ACIREALE – Nel rapporto dell’osservatorio per la mobilità sostenibile abbiamo conferma che il 70% dell’inquinamento è prodotto nelle città, ed è altrettanto noto che “la penetrazione del PM nell’albero tracheobronchiale è in funzione di alcuni fattori. Le PM10 di diametro < di 10 micron sono quelle inalabili, quelle di diametro < a 2,5 sono il particolato fine respirabile, in grado di raggiungere le vie aeree periferiche”.

Approfondisce il tema “ai microfoni di TGR Leonardo e Rai news è stato Roberto Prota, Direttore del reparto di Pneumologia dell’Azienda Ospedaliera Ordine Mauriziano di Torino. Afferma il dott. Prota: “La patologia respiratoria è in costante aumento. Asma, bronco pneumopatia cronica ostruttiva (BPCO), insufficienza respiratoria. La BPCO, secondo l’OMS è la terza causa di morte al mondo e rappresenta un rilevante problema economico per i sistemi sanitari.”

Le città quindi devono, da subito, attrezzarsi per indirizzare la loro azione amministrativa nel rispetto della salute e mettere in atto piani per una vera mobilità sostenibile. La riduzione delle emissioni deve essere il vademecum di una buona amministrazione che deve indirizzare la propria azione amministrativa a protezione dell’ambiente, della salute pubblica e a quella dei beni architettonici. Invece nella nostra città abbiamo assistito, sin dal lontano dicembre 2004 ad un’estenuante confusione e incapacità a prendere delle decisioni che se in un primo momento sarebbero potute sembrare impopolari oggi avremmo potuto vantarci di essere una città attenta all’ambiente, alla salute e realmente votata al turismo.

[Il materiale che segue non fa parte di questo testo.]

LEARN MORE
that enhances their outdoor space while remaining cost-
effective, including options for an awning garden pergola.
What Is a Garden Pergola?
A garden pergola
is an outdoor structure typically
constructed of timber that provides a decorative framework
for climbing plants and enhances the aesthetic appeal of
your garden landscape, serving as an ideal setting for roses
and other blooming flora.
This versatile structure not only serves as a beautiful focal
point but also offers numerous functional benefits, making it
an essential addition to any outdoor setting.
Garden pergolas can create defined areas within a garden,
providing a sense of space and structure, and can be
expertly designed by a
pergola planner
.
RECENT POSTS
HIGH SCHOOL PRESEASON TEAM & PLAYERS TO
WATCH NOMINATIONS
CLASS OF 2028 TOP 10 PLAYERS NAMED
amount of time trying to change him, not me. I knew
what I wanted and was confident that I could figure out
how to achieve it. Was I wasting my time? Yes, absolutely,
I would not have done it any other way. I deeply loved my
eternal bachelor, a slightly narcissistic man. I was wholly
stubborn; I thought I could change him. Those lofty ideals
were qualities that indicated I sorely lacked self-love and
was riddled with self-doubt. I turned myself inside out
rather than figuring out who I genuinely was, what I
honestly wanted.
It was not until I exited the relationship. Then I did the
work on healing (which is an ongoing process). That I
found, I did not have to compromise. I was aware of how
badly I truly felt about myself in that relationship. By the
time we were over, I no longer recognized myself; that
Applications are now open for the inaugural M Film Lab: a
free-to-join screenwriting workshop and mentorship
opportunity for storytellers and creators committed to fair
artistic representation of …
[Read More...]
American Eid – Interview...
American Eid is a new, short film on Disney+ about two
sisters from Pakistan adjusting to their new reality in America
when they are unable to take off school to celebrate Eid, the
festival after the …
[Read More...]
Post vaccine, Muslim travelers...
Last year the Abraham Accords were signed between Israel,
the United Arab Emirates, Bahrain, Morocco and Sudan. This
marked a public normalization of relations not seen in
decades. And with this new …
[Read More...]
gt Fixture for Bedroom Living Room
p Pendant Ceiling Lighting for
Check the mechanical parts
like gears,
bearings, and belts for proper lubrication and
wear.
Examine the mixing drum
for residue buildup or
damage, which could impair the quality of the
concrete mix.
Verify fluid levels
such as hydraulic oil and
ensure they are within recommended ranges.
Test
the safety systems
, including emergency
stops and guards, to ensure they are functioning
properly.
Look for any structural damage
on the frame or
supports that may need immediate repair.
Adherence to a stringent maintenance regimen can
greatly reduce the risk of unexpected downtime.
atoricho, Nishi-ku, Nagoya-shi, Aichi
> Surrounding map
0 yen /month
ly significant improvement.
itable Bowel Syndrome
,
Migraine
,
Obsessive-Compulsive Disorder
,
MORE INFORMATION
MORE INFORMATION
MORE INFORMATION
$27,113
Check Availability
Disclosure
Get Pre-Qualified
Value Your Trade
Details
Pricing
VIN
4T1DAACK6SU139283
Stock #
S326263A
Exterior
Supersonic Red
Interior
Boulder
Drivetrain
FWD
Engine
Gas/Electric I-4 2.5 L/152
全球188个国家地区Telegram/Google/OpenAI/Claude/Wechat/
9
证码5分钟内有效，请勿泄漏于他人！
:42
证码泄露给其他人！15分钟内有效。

Invece siamo ancora a discutere di step, discutere di ambiente, di vivibilità, di emissioni e di trasporto pubblico. Parole che si perdono nel calcolo gretto della popolarità delle scelte, come se la maggioranza (o presunta tale) deve sempre avere le ragioni e le chiavi degli atti amministrativi. Abbiamo spinto tanto su questo tema perchè il tema della mobilità è argomento economico, ambientale e di tutela della salute. Una sana e attenta analisi del territorio, della viabilità avrebbe dovuto portare a soluzioni definitive, invece ogni cosa è stata oggetto di contrattazione con quelli che in termini bonarie definiamo stakeholder che altro non sono che un management retrivo, conservatore e disattento.

Difficile dimenticare il primo atto dell’amministrazione acese. Quella determinazione che ha portato indietro l’orologio del progresso e che ha cancellato con un colpo di spugna anni di dibattito e di piccole ma importanti conquiste. Rimaniamo basiti quando leggiamo nei programmi del M5S tutte le azioni a protezione dell’ambiente e vedere come, dalle nostre parti, questi riferimenti programmatici e culturali sono assolutamente inapplicati.

Si baratta qualche posto auto per ricevere benevolenza “social” e ci si dimentica che una parte notevole di cittadini elettori hanno già da tempo deciso di togliere la fiducia a questa amministrazione che sembra più un’accozzaglia di burocrati che amministratori lungimiranti.